AML compliance requires cyber-security collaboration

Senior anti-money laundering executives at banks, brokerage firms and other financial services firms must possess a solid understanding of their companies' cyber security regimes and leverage the resources and knowledge of the specialists responsible, experts said at an anti-money laundering compliance conference in Las Vegas. 

While distinct compliance units are typically responsible for cyber security and related attacks, the anti-money laundering function "should know what they're doing and you should know how you articulate that to your regulators because it's going to come up as a question," Gene Truono, global head of anti-money laundering at PayPal Holdings Inc, told the audience at the Association of Certified Anti-Money Laundering Specialists (ACAMS) event last week.

"It's OK to defer to the folks who are experts in it, but you should have a high-level understanding of how it works, what you're doing, and how that plays into your overall compliance program just like privacy or other areas that you may not manage," Truono said.

Truono offered his comments in response to a question from conference panel moderator John Byrne, executive vice president of ACAMS, who noted that a number of the conference's more than 2,000 attendees had submitted questions about cyber issues.

"These (cyber) folks have different skill sets... than AML professionals, so how do we stay engaged with them?" Byrne asked.
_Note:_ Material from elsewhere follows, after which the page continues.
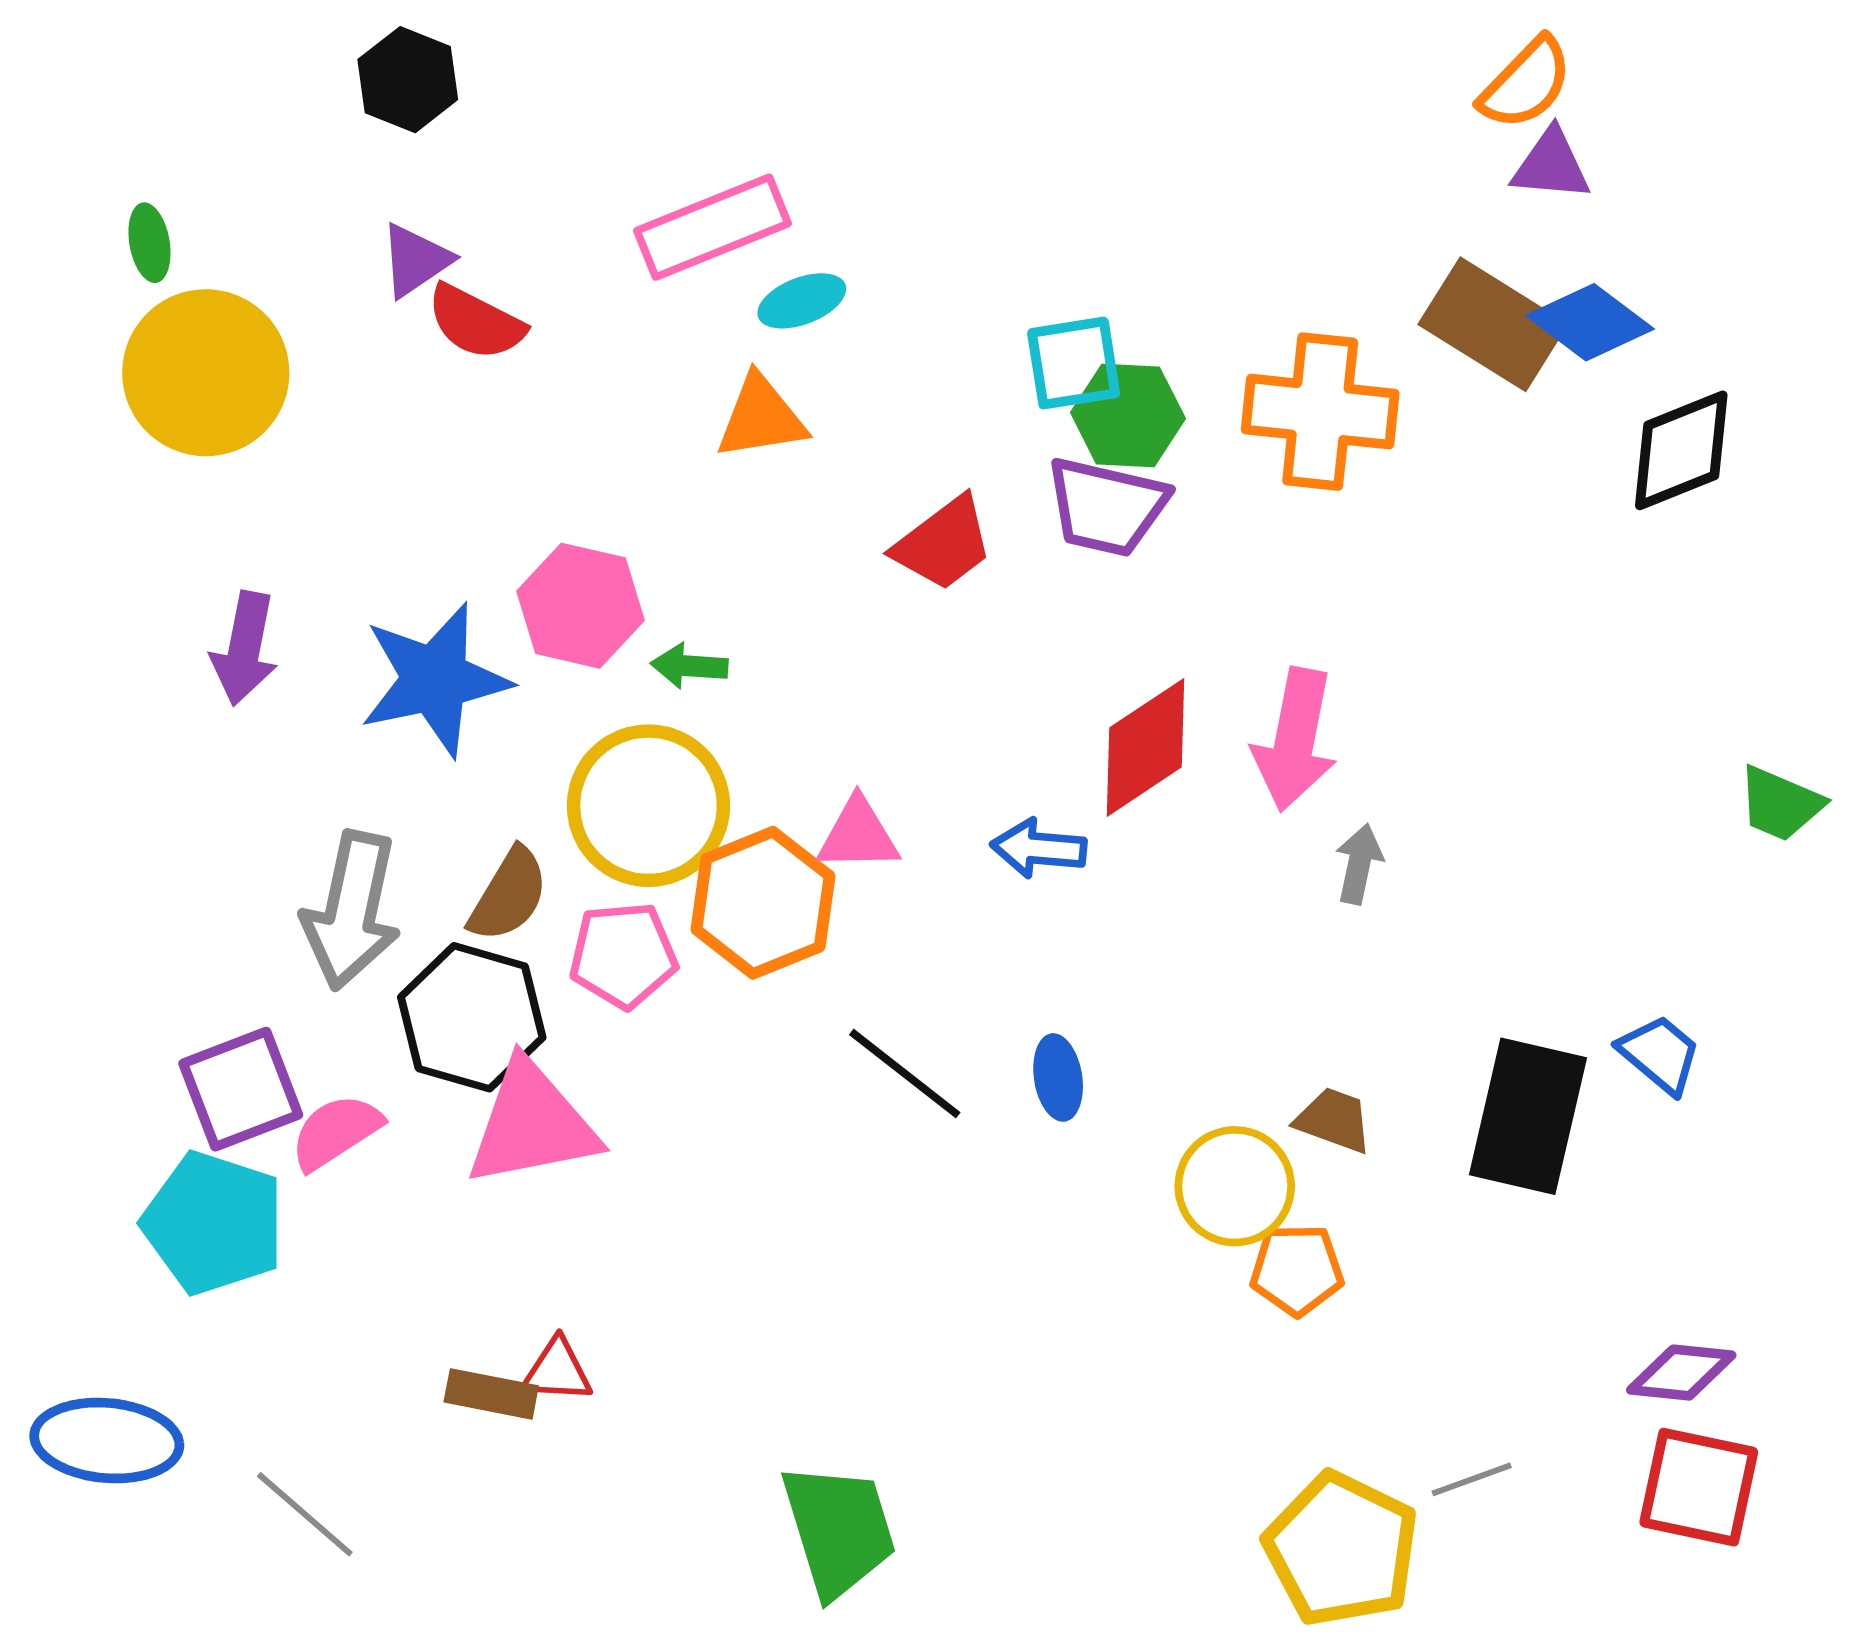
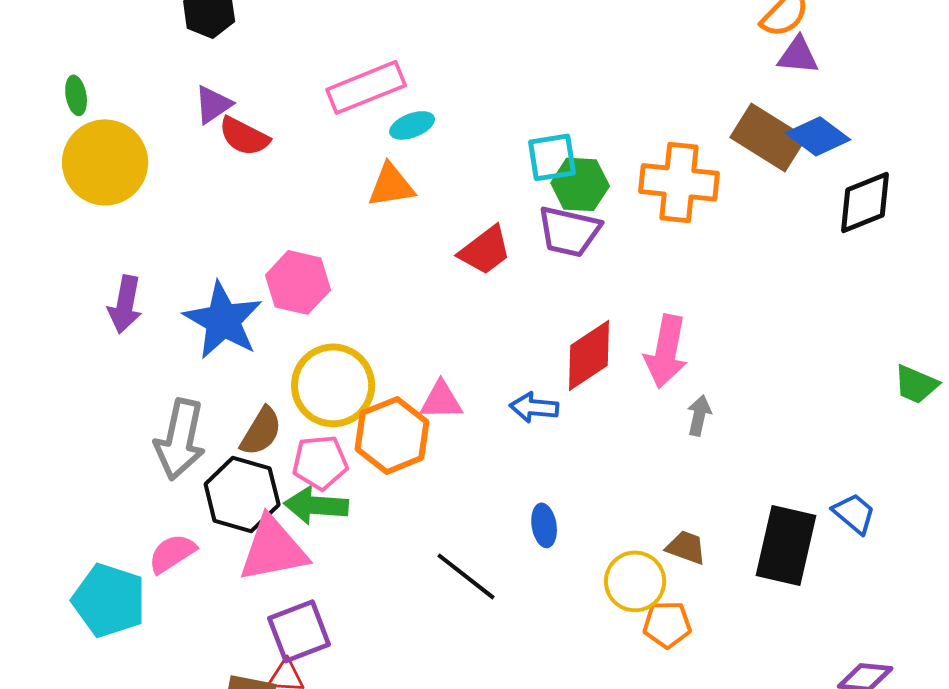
green arrow: (689, 666) -> (316, 505), moved, size x1.6
blue star: (435, 679) -> (223, 320), turned -30
black line: (905, 1074) -> (466, 576), moved
purple square: (241, 1089) -> (299, 631), moved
Truono said this issue emerged at a recent PayPal board meeting. He said that while cyber security is part of the compliance function at PayPal, the company has an information security unit that handles cyber attacks and noted that there is a "great threat" due to the payment services provider's global presence on the internet.

Cyber security professionals are "the sexy guys right now, they have loads of money, they have all the attention," said James Richards, director of financial crimes risk management at Wells Fargo & Co. Anti-money laundering units should "take advantage of the tools they're building, the tools they have," he said.

"If you've always wanted to do IP address analysis, they've got all that stuff," he said. "Make sure you're talking to them and getting referrals from them because there's a gap there sometimes and those guys are sitting on a boatload of information, a boatload of knowledge." 

For instance, bank anti-money laundering investigations typically try to link customers, but they should also be looking for connections between employees, Richards said.

"Who's opened up the accounts? Who's waiving the fees? Who's doing the transactions? Sometimes the cyber guys have a greater ability to link your internal people than AML people do," Richards said. 

It also is important not to "look at cyber in a vacuum," said Bob Molloy, chief anti-money laundering officer with Raymond James Financial Inc.

In many cases the cyber security team may believe it is capable of repelling a fraud attack with its controls, but the attackers may "switch channels" in cyberspace and call or take another approach "and then they start seeing the controls break down.